Abro esta reflexión con una de mis citas de cabecera, inestimable perla del maestro del estoicismo, Séneca: «A algunos se los considera grandes porque también se cuenta el pedestal»
¡Cuanta puntería y concisión!
La mayor grandeza reside en alcanzar el máximo potencial de uno mismo, trabajar en la expresión del talento y hacer de ello el principal –si no el único– propósito en la vida. Esa facultad nunca procede del exterior, como tampoco depende de ello. La insufrible encumbración de la mediocridad cohíbe todo intento de búsqueda de excelencia, de sublimidad. Es gran verdad –como decía Albert Einstein– que todos los grandes de espíritu se han encontrado con la oposición del mediocre. El elogio a la vulgaridad ha depreciado el arte y ha humillado el talento. Pero como sucede que la franqueza no suele hacer concesiones al halago, y a nadie le gusta desagradar, es preferible optar por el cinismo. Sin embargo, es sólo la objeción razonada, documentada y respetuosa, la que puede abrir nuevas vías al perfeccionamiento, a la evolución y el crecimiento personales.
Pero también es cierto que nada grande se consigue sin entusiasmo, sin ilusión, sin pasión, y pese a que las emociones del individuo sensible fluctúan atendiendo a su propia naturaleza humana, sólo los elegidos aprenden de sus errores, mientras que los mediocres los justifican o incluso los niegan. La condición de grandeza se gana con responsabilidad, y en solitario. No entiende de más alegato que una incesante búsqueda de respuestas a sus preguntas, una tenaz y casi obsesiva persecución de lo que es auténtico y puro, de esa verdad que incomoda porque exige, que no se esconde porque es demasiado abrumadora. Como el solitario cometa, cuenta con una total e imperiosa determinación en el empeño de su objetivo, dedicando todo su tiempo a su pasión, olvidándose frecuentemente de comer o dormir, algo que queda supeditado al motivo central de su obsesión, su gran adicción. Nunca dejan de trabajar porque sin esfuerzo, el talento se marchita. Representan la expresión más solemne de la dualidad entre amor y odio, represión y libertad, bien y mal, porque es así como suelen sobrellevar su ascetismo.
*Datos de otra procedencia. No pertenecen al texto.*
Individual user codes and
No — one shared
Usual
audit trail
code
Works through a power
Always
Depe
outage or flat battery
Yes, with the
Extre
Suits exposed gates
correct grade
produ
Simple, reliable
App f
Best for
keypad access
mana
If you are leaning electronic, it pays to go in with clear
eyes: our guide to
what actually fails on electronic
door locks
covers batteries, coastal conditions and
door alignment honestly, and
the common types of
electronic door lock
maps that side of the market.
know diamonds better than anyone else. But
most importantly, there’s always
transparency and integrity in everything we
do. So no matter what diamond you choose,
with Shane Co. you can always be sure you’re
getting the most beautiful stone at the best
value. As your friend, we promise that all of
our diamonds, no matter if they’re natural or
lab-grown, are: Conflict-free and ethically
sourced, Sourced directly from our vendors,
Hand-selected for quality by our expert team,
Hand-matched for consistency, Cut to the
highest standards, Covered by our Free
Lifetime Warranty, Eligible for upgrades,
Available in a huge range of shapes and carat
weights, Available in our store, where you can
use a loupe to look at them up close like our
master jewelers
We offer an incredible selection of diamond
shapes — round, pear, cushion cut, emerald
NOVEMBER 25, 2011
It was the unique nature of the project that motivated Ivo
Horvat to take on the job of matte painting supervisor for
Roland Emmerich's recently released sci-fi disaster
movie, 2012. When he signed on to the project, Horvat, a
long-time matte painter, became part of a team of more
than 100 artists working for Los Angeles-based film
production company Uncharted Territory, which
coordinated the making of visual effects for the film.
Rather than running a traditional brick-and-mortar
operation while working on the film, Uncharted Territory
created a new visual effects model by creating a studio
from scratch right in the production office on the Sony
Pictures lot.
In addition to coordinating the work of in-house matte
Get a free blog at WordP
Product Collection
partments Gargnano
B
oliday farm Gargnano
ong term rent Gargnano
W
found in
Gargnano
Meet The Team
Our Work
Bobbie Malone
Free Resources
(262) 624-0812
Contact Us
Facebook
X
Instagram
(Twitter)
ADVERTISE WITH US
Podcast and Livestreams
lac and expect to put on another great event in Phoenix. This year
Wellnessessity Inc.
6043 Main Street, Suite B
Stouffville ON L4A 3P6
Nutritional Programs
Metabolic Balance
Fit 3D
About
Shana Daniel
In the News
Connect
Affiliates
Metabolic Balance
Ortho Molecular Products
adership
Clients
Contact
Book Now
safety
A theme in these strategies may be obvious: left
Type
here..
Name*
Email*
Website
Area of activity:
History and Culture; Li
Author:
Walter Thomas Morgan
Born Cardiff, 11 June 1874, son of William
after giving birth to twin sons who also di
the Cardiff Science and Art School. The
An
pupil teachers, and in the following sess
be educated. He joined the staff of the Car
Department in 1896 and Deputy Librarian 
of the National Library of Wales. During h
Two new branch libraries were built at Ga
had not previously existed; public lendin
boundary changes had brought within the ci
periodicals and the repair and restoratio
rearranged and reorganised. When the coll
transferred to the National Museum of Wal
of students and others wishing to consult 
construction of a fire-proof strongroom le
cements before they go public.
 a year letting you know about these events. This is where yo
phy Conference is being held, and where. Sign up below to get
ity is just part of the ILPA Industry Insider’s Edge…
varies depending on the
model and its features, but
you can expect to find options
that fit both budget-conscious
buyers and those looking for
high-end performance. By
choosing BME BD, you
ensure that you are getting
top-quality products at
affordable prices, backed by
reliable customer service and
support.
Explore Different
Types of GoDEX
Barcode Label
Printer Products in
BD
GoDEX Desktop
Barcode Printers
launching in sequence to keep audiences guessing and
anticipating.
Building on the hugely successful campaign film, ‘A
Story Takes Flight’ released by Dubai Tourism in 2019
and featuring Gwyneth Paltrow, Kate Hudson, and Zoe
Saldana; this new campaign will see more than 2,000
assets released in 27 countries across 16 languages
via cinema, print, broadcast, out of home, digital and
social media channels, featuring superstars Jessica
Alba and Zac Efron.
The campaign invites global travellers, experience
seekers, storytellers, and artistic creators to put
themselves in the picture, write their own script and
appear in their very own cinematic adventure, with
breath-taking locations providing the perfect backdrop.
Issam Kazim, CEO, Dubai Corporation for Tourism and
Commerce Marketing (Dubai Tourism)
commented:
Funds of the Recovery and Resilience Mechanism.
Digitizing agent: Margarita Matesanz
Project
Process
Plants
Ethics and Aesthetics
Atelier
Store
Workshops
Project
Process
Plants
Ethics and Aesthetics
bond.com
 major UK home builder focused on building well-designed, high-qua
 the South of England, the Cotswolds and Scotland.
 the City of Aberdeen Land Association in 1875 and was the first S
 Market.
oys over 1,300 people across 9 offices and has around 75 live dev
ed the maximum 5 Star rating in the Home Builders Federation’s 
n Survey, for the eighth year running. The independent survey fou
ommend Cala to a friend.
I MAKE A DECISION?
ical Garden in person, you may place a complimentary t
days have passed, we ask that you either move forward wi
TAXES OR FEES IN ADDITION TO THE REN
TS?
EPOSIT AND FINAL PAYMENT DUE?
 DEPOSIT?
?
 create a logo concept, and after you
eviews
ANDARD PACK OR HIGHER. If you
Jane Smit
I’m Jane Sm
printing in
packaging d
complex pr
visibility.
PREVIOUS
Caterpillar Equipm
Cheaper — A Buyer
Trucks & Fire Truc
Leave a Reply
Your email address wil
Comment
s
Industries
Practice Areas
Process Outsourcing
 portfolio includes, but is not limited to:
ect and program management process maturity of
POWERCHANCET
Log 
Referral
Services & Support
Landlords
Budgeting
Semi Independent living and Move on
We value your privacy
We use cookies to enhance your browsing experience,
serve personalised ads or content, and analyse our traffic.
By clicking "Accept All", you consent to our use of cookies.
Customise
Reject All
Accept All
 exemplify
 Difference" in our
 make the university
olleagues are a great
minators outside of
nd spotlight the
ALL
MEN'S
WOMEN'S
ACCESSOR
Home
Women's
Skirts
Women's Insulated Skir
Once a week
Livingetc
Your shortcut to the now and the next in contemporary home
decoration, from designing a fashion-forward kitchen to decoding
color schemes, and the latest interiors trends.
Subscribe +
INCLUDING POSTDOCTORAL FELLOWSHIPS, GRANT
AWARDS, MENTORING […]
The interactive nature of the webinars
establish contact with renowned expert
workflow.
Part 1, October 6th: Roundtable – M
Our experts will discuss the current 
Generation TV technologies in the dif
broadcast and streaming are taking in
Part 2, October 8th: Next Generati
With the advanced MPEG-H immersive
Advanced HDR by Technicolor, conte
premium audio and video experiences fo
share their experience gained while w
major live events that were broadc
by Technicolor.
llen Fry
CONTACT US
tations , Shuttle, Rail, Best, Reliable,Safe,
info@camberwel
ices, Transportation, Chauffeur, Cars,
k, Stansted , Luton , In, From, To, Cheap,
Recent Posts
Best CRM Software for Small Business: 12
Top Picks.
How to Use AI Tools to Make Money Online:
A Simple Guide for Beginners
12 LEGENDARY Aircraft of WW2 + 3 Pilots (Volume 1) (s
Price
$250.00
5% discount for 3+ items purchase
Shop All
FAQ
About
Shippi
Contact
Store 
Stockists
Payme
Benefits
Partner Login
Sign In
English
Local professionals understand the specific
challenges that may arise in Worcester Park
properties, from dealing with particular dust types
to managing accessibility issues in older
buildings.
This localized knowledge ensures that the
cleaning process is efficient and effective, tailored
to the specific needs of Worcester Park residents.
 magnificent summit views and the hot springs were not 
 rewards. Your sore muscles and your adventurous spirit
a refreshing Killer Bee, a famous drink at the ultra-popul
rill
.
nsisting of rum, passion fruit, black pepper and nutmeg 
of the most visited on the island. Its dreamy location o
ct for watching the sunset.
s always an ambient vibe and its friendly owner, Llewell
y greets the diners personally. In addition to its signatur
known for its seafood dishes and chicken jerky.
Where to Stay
Su relación con la sociedad es insólita; su aportación a ella, excepcional.
La única aspiración del cuerpo celeste es su propia órbita, su halo, su fulgurante resplandor, su voluntario destierro en medio del firmamento, su gran arrojo. Un imprudente acercamiento al sol merma su magnitud y perturba su trayectoria. Cuando toda su sustancia volátil se sublima, el cometa se apaga para siempre, como también se extingue el último rescoldo de ingenio cuando la pasión cede paso a la ambición desmedida.
Este reducto de arte casto donde van a dormir los poetas del quehacer creativo huele a leyenda, pero tiene domicilio.
Clandestino nido de cóndores, en lo más alto de las montañas, el espectáculo de la visión del mundo que sobrevuela es tan imponente como insignificantes sus frivolidades. Me ha perturbado la perfección de lienzos creados en talleres tan minúsculos que me recordaban a las madrigueras de los conejos. He vivido una experiencia inestimable contemplando un óleo sobre madera en un callejón de una calle de nadie, que ni siquiera estaba en venta.
Hay grandes creadores en este mundo, y ahora. Hay mucha belleza aquí, pero para descubrirla hay que permanecer en la oscuridad de la noche, sin contaminación mundana, sin prejuicios, con ansia. Contemplar el cielo de noche, cuando todo calla, abre la puerta a la esperanza de una experiencia única e irremplazable, de un momento intangible y reconfortante de gloria. Hay talento por aquí, arte de buena cuna, y no está lejos, pero no basta con mirar: hay que ver.